[Opening Material provided section]

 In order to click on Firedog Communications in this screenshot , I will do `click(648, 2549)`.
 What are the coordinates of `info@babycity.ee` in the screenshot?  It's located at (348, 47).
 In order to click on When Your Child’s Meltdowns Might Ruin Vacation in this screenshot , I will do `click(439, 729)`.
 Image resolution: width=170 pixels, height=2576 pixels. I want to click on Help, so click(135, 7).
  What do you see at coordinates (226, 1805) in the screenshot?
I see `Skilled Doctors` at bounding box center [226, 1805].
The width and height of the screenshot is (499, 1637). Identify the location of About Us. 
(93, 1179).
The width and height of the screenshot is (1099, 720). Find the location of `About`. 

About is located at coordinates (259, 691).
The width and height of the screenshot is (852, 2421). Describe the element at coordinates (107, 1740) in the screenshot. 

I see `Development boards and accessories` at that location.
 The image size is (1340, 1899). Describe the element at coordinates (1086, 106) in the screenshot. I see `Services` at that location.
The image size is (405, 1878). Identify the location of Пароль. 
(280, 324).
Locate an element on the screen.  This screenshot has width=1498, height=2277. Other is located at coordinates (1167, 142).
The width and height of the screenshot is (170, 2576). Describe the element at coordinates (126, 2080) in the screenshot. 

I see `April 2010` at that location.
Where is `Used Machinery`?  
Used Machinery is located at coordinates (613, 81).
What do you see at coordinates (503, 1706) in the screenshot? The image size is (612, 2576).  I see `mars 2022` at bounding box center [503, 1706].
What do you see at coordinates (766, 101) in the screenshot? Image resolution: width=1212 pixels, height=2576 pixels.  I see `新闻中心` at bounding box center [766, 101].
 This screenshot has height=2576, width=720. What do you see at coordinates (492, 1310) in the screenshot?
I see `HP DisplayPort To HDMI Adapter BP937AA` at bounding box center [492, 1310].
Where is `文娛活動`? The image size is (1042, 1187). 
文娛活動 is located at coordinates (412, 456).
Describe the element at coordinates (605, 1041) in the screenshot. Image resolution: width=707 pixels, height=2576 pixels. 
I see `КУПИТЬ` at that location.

[Closing Material provided section]

How to complete this task:
All entries shown above should be duplicated without a single difference.

Solution to this problem:
 In order to click on Firedog Communications in this screenshot , I will do `click(648, 2549)`.
 What are the coordinates of `info@babycity.ee` in the screenshot?  It's located at (348, 47).
 In order to click on When Your Child’s Meltdowns Might Ruin Vacation in this screenshot , I will do `click(439, 729)`.
 Image resolution: width=170 pixels, height=2576 pixels. I want to click on Help, so click(135, 7).
  What do you see at coordinates (226, 1805) in the screenshot?
I see `Skilled Doctors` at bounding box center [226, 1805].
The width and height of the screenshot is (499, 1637). Identify the location of About Us. 
(93, 1179).
The width and height of the screenshot is (1099, 720). Find the location of `About`. 

About is located at coordinates (259, 691).
The width and height of the screenshot is (852, 2421). Describe the element at coordinates (107, 1740) in the screenshot. 

I see `Development boards and accessories` at that location.
 The image size is (1340, 1899). Describe the element at coordinates (1086, 106) in the screenshot. I see `Services` at that location.
The image size is (405, 1878). Identify the location of Пароль. 
(280, 324).
Locate an element on the screen.  This screenshot has width=1498, height=2277. Other is located at coordinates (1167, 142).
The width and height of the screenshot is (170, 2576). Describe the element at coordinates (126, 2080) in the screenshot. 

I see `April 2010` at that location.
Where is `Used Machinery`?  
Used Machinery is located at coordinates (613, 81).
What do you see at coordinates (503, 1706) in the screenshot? The image size is (612, 2576).  I see `mars 2022` at bounding box center [503, 1706].
What do you see at coordinates (766, 101) in the screenshot? Image resolution: width=1212 pixels, height=2576 pixels.  I see `新闻中心` at bounding box center [766, 101].
 This screenshot has height=2576, width=720. What do you see at coordinates (492, 1310) in the screenshot?
I see `HP DisplayPort To HDMI Adapter BP937AA` at bounding box center [492, 1310].
Where is `文娛活動`? The image size is (1042, 1187). 
文娛活動 is located at coordinates (412, 456).
Describe the element at coordinates (605, 1041) in the screenshot. Image resolution: width=707 pixels, height=2576 pixels. 
I see `КУПИТЬ` at that location.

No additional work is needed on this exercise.